IntroductionΒΆ

MRCZ is a union of the MRC file format with blosc meta-compression. blosc is not a compression algorithm, rather it is a standard that supports most popular compression algorithms. It can also apply lossless filters that improve compression performance, such as the bitshuffle filter. It achieves high-performance through the use of multi-threading the supported compression codecs. Generally you should expect MRCZ to result in faster file read/write rates, as the compression is faster than hard drive read/write rates, as well as near entropy-limited compression ratios. So you get something for nothing.

Typical usage patterns are:

imageData, imageMeta = mrcz.readMRC('my_filename.mrcz')

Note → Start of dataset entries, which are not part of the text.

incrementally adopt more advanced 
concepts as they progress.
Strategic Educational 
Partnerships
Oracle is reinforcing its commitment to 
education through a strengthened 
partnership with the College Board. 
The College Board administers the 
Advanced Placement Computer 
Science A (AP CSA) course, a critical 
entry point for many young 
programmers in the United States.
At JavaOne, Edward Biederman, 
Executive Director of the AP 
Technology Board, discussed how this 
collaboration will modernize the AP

where imageData is a numpy.ndarray and imageMeta is a Python dict containing metadata. After some manipulation, you may want to then save to disk so the file can be passed into a third-party application, such as a CTF estimation tool. Here for maximum compatibility we will save it uncompressed (which is the default keyword argument for compressor):

mrcz.writeMRC( imageData, 'passed_file.mrc', compressor=None )

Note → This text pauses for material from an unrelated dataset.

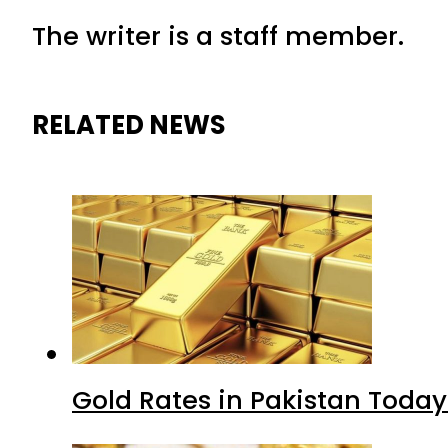
The writer is a staff member.
RELATED NEWS
Gold Rates in Pakistan Today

Alternatively you may want to save an archival compression version of your data in the background using the asynchronous feature. In this case, the exact time when the write finishes is typically not a concern (although see the the function documentation for finer control):

mrcz.asyncWriteMRC( imageData, 'my_newfile.mrcz', meta=newMeta, compressor='zstd', clevel=1 )

See the API reference docs for detailed information on usage. The recommended compression codecs and levels are:

  • compressor='zstd' and clevel=1 for general archival use.
  • compressor='lz4' and clevel=9 for speed-critical applications.

The bitshuffle filter is always used in MRCZ compressed files as it was found to improve both compression rate and ratio with representative electron microscopy data.